Write out each line of the entries below that holds the word "furet".

| Records supplied |
════════════════════

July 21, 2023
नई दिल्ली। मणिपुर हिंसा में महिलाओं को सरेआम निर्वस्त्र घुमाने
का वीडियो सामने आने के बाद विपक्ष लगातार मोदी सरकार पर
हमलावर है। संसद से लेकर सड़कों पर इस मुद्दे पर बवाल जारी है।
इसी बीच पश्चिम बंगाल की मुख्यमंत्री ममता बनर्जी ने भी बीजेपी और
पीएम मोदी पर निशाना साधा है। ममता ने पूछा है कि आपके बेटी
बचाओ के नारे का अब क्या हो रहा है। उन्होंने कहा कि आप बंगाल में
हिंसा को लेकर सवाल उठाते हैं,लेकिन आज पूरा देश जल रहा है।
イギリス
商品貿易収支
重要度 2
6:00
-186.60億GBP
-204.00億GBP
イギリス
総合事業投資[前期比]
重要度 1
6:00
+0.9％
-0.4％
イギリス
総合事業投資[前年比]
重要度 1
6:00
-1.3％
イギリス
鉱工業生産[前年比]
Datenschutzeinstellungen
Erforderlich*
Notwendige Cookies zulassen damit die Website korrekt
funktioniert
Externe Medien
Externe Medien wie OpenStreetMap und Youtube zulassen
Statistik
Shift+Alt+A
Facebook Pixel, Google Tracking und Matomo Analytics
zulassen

════════════════════

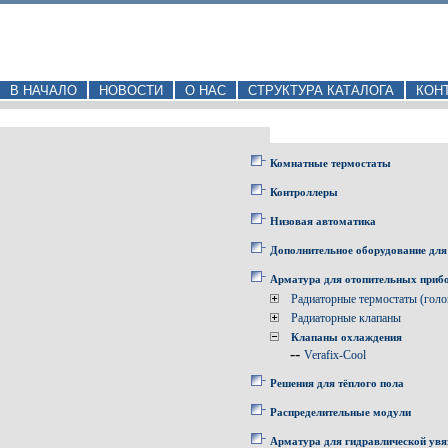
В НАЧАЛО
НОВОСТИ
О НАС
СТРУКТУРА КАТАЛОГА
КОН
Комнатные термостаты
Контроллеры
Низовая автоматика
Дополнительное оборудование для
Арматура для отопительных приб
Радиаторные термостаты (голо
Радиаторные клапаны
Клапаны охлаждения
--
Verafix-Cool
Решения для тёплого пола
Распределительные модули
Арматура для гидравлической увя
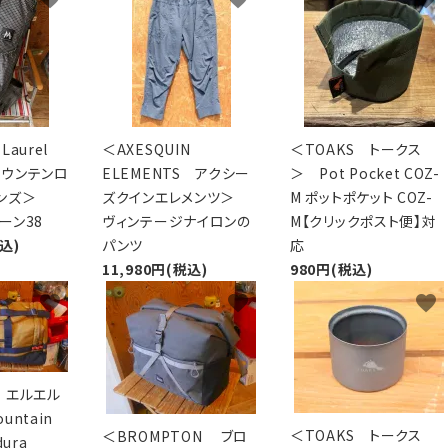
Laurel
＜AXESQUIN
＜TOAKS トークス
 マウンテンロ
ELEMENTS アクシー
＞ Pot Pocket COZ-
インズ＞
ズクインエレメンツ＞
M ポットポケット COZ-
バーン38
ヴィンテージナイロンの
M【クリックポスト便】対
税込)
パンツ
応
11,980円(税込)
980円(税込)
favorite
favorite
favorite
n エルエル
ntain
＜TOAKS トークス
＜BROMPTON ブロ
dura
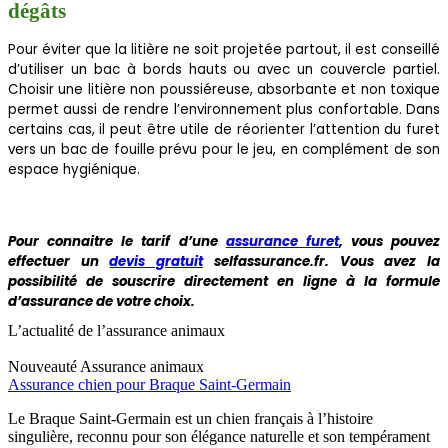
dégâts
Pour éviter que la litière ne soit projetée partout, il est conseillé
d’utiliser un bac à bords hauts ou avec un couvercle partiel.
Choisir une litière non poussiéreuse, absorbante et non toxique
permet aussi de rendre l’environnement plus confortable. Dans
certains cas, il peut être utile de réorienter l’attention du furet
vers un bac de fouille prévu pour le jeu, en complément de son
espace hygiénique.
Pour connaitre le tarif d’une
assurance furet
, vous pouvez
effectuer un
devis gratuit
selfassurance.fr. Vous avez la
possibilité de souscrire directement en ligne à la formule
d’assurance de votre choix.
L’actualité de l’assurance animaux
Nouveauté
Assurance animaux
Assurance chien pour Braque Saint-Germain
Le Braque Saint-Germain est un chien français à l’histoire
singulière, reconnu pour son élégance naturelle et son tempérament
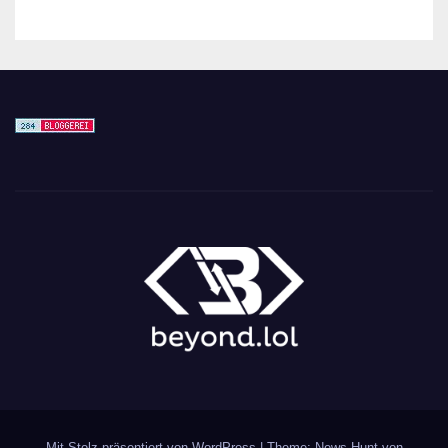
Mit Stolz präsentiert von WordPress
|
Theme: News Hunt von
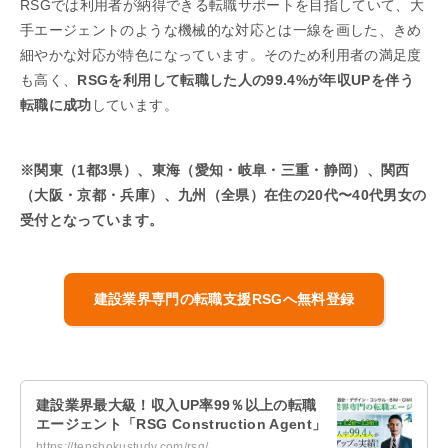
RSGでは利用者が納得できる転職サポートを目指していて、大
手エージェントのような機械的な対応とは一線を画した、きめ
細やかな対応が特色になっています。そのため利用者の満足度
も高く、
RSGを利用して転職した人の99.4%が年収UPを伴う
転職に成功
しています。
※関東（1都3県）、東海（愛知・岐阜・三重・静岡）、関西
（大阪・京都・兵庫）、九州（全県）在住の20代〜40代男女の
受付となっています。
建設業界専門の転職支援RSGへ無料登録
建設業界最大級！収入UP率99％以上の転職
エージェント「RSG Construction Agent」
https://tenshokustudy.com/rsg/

════════════════════

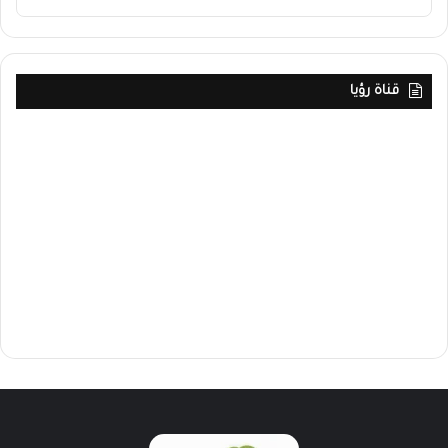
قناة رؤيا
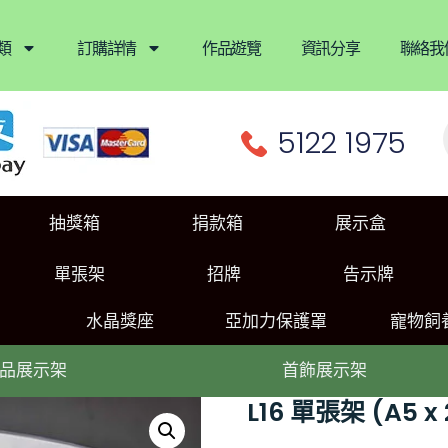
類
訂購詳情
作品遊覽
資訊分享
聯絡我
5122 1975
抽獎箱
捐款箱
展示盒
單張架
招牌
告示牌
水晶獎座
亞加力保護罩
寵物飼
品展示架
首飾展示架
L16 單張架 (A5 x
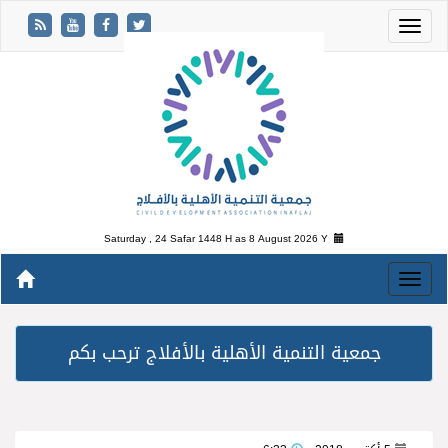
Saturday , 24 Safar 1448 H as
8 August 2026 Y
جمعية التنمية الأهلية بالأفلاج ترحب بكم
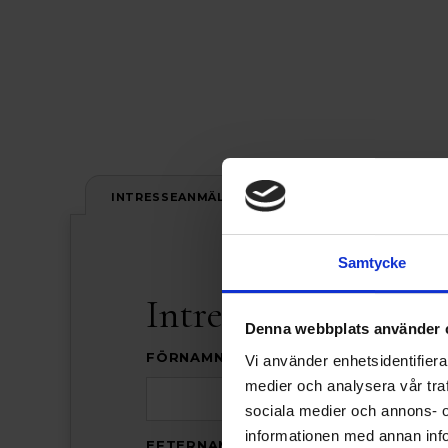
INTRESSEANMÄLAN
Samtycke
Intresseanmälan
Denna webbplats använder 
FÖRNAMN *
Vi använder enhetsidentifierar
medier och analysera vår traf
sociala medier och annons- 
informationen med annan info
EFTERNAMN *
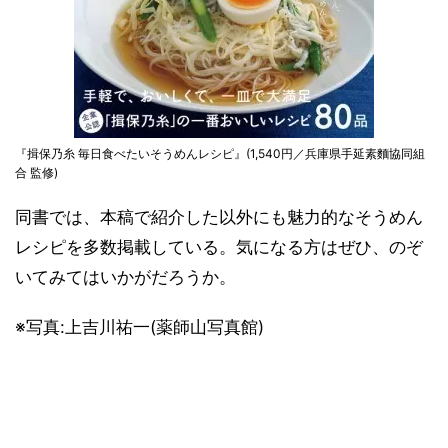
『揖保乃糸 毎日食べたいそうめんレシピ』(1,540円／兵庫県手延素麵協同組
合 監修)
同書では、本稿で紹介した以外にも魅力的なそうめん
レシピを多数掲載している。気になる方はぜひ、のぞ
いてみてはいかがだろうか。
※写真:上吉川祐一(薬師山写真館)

════════════════════

| Answer |
certains cas, il peut être utile de réorienter l’attention du furet
assurance furet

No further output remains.